• _Activity_
From the records below, copy out each line that has the word "представители".

• _The data_
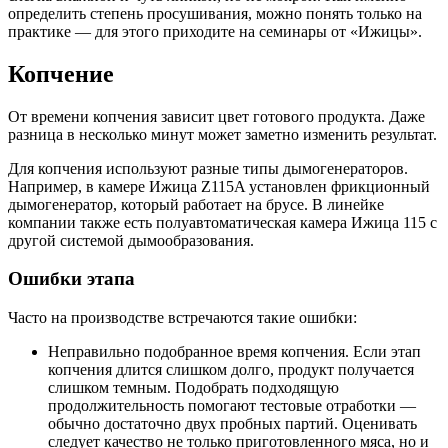
определить степень просушивания, можно понять только на
практике — для этого приходите на семинары от «Ижицы».
Копчение
От времени копчения зависит цвет готового продукта. Даже
разница в несколько минут может заметно изменить результат.
Для копчения используют разные типы дымогенераторов.
Например, в камере Ижица Z115A установлен фрикционный
дымогенератор, который работает на брусе. В линейке
компании также есть полуавтоматическая камера Ижица 115 с
другой системой дымообразования.
Ошибки этапа
Часто на производстве встречаются такие ошибки:
Неправильно подобранное время копчения. Если этап
копчения длится слишком долго, продукт получается
слишком темным. Подобрать подходящую
продолжительность помогают тестовые отработки —
обычно достаточно двух пробных партий. Оценивать
следует качество не только приготовленного мяса, но и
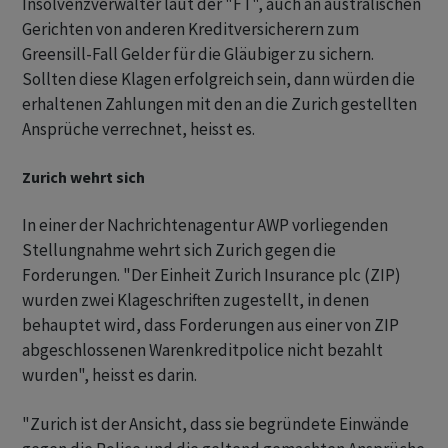
Insolvenzverwalter laut der "FT", auch an australischen
Gerichten von anderen Kreditversicherern zum
Greensill-Fall Gelder für die Gläubiger zu sichern.
Sollten diese Klagen erfolgreich sein, dann würden die
erhaltenen Zahlungen mit den an die Zurich gestellten
Ansprüche verrechnet, heisst es.
Zurich wehrt sich
In einer der Nachrichtenagentur AWP vorliegenden
Stellungnahme wehrt sich Zurich gegen die
Forderungen. "Der Einheit Zurich Insurance plc (ZIP)
wurden zwei Klageschriften zugestellt, in denen
behauptet wird, dass Forderungen aus einer von ZIP
abgeschlossenen Warenkreditpolice nicht bezahlt
wurden", heisst es darin.
"Zurich ist der Ansicht, dass sie begründete Einwände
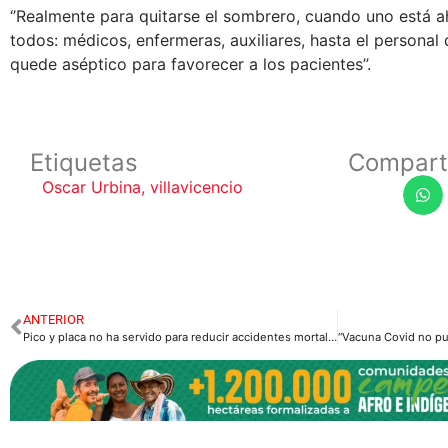
‘’Realmente para quitarse el sombrero, cuando uno está a
todos: médicos, enfermeras, auxiliares, hasta el personal
quede aséptico para favorecer a los pacientes’’.
Etiquetas
Compart
Oscar Urbina
,
villavicencio
ANTERIOR
Pico y placa no ha servido para reducir accidentes mortales en moto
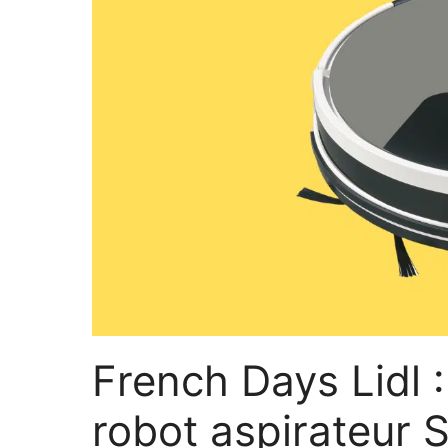
French Days Lidl 
robot aspirateur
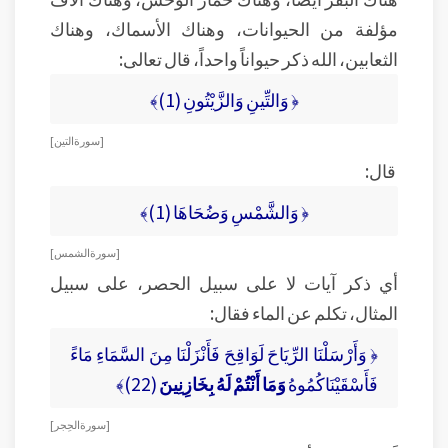
مؤلفة من الحيوانات، وهناك الأسماك، وهناك
الثعابين، الله ذكر حيواناً واحداً، قال تعالى:
﴿ وَالتِّينِ وَالزَّيْتُونِ (1)﴾
[ سورة التين ]
قال:
﴿ وَالشَّمْسِ وَضُحَاهَا (1)﴾
[ سورة الشمس ]
أي ذكر آيات لا على سبيل الحصر، على سبيل
المثال، تكلم عن الماء فقال:
﴿ وَأَرْسَلْنَا الرِّيَاحَ لَوَاقِحَ فَأَنْزَلْنَا مِنَ السَّمَاءِ مَاءً
فَأَسْقَيْنَاكُمُوهُ
وَمَا أَنْتُمْ لَهُ بِخَازِنِينَ
(22)﴾
[ سورة الحِجر ]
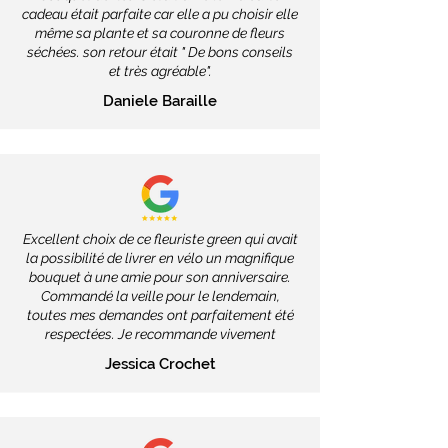
cadeau était parfaite car elle a pu choisir elle
même sa plante et sa couronne de fleurs
séchées. son retour était " De bons conseils
et très agréable".
Daniele Baraille
Excellent choix de ce fleuriste green qui avait
la possibilité de livrer en vélo un magnifique
bouquet à une amie pour son anniversaire.
Commandé la veille pour le lendemain,
toutes mes demandes ont parfaitement été
respectées. Je recommande vivement
Jessica Crochet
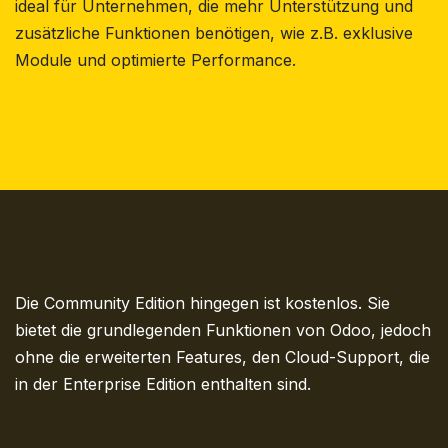
ideal für Unternehmen, die mehr Unterstützung und
zusätzliche Funktionen benötigen, wie z.B. exklusive
Module und optimierte Performance.
Die Community Edition hingegen ist kostenlos. Sie
bietet die grundlegenden Funktionen von Odoo, jedoch
ohne die erweiterten Features, den Cloud-Support, die
in der Enterprise Edition enthalten sind.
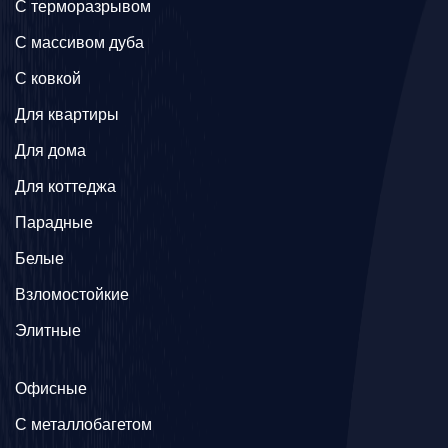
C терморазрывом
C массивом дуба
C ковкой
Для квартиры
Для дома
Для коттеджа
Парадные
Белые
Взломостойкие
Элитные
Офисные
C металлобагетом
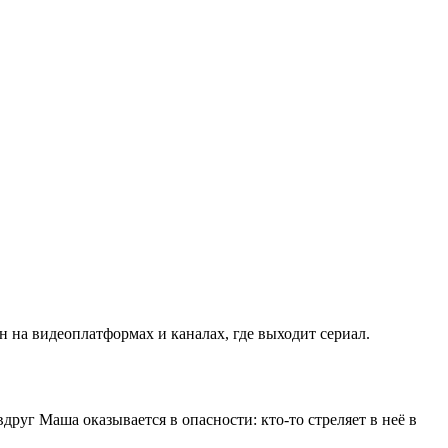
 на видеоплатформах и каналах, где выходит сериал.
друг Маша оказывается в опасности: кто-то стреляет в неё в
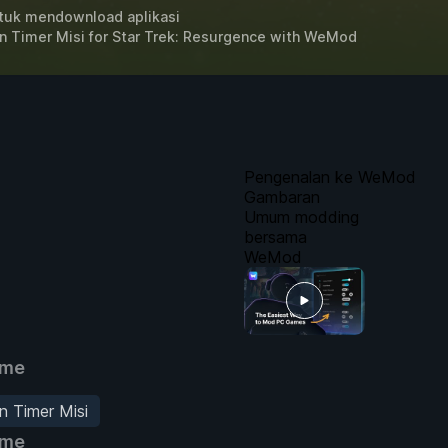
uk mendownload aplikasi
 Timer Misi for
Star Trek: Resurgence
with
WeMod
Pengenalan ke WeMod
Gambaran
Umum modding
bersama
WeMod
ame
 Timer Misi
ame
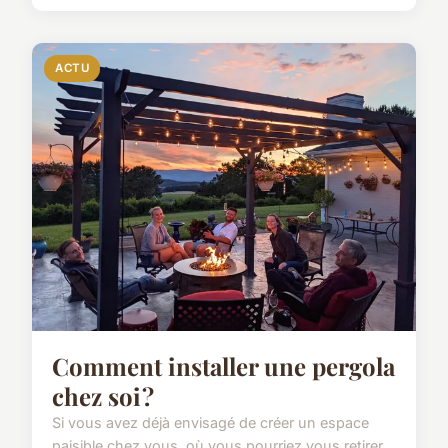
ACTU
Comment installer une pergola
chez soi ?
Si vous avez déjà envisagé de créer un espace
paisible chez vous, où vous pourriez vous retirer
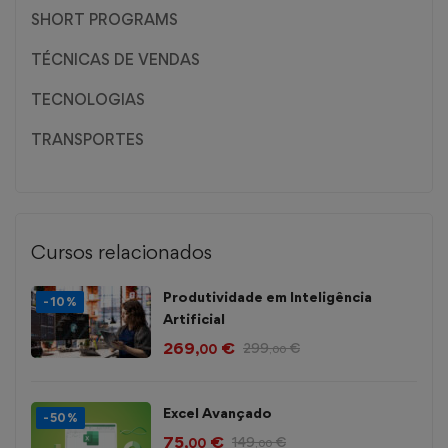
SHORT PROGRAMS
TÉCNICAS DE VENDAS
TECNOLOGIAS
TRANSPORTES
Cursos relacionados
Produtividade em Inteligência
-10%
Artificial
269
€
299
€
,00
,00
Excel Avançado
-50%
75
€
149
€
,00
,00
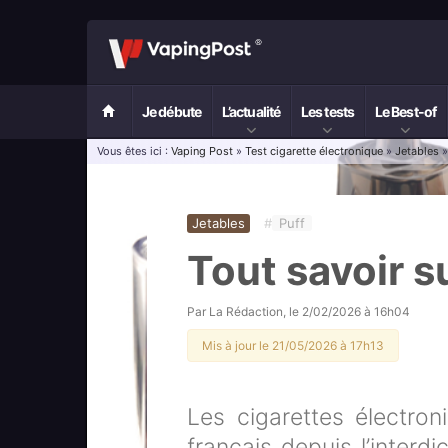
Je débute
L’actualité
Les tests
Le Best-of
Vous êtes ici :
Vaping Post
»
Test cigarette électronique
»
Jetables
»
Jetables
#
Puff
Tout savoir s
Par
La Rédaction
, le
2/02/2026 à 16h04
Mis à jour le 21/05/2026 à 17h13
Les cigarettes électro
français
depuis l’interdi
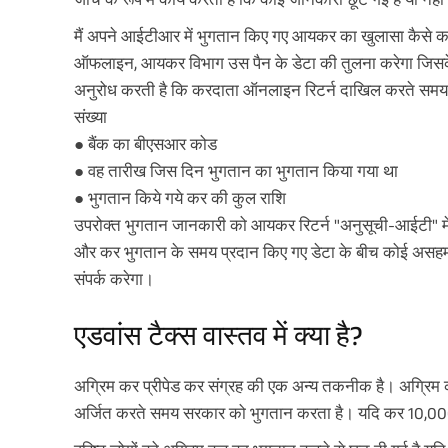
मैं अपने आईटीआर में भुगतान किए गए आयकर का खुलासा कैसे कर
ऑफलाइन, आयकर विभाग उस पैन के डेटा की तुलना करेगा जिसक
अनुरोध करती है कि करदाता ऑनलाइन रिटर्न दाखिल करते समय 
संख्या
● बैंक का बीएसआर कोड
● वह तारीख जिस दिन भुगतान का भुगतान किया गया था
● भुगतान किये गये कर की कुल राशि
उपरोक्त भुगतान जानकारी को आयकर रिटर्न "अनुसूची-आईटी" में श
और कर भुगतान के समय प्रदान किए गए डेटा के बीच कोई असहमत
संपर्क करेगा।
एडवांस टैक्स वास्तव में क्या है?
अग्रिम कर प्रीपेड कर संग्रह की एक अन्य तकनीक है। अग्रिम कर 
अर्जित करते समय सरकार को भुगतान करता है। यदि कर 10,000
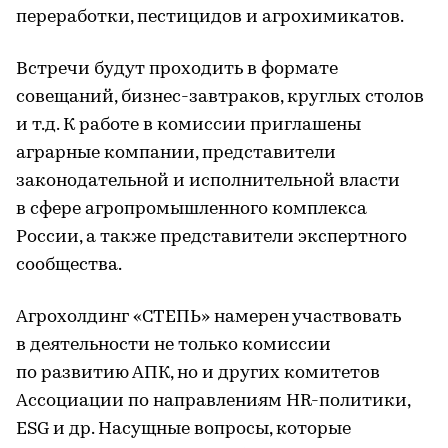
переработки, пестицидов и агрохимикатов.
Встречи будут проходить в формате
совещаний, бизнес-завтраков, круглых столов
и т.д. К работе в комиссии приглашены
аграрные компании, представители
законодательной и исполнительной власти
в сфере агропромышленного комплекса
России, а также представители экспертного
сообщества.
Агрохолдинг «СТЕПЬ» намерен участвовать
в деятельности не только комиссии
по развитию АПК, но и других комитетов
Ассоциации по направлениям HR-политики,
ESG и др. Насущные вопросы, которые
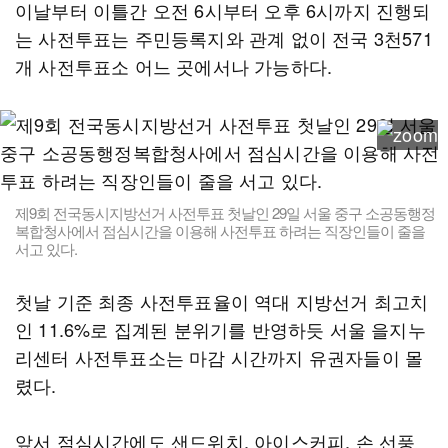
이날부터 이틀간 오전 6시부터 오후 6시까지 진행되
는 사전투표는 주민등록지와 관계 없이 전국 3천571
개 사전투표소 어느 곳에서나 가능하다.
제9회 전국동시지방선거 사전투표 첫날인 29일 서울 중구 소공동행정
복합청사에서 점심시간을 이용해 사전투표 하려는 직장인들이 줄을
서고 있다.
첫날 기준 최종 사전투표율이 역대 지방선거 최고치
인 11.6%로 집계된 분위기를 반영하듯 서울 을지누
리센터 사전투표소는 마감 시간까지 유권자들이 몰
렸다.
앞서 점심시간에도 샌드위치, 아이스커피, 손 선풍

• _Solution for this exercise_
аграрные компании, представители
России, а также представители экспертного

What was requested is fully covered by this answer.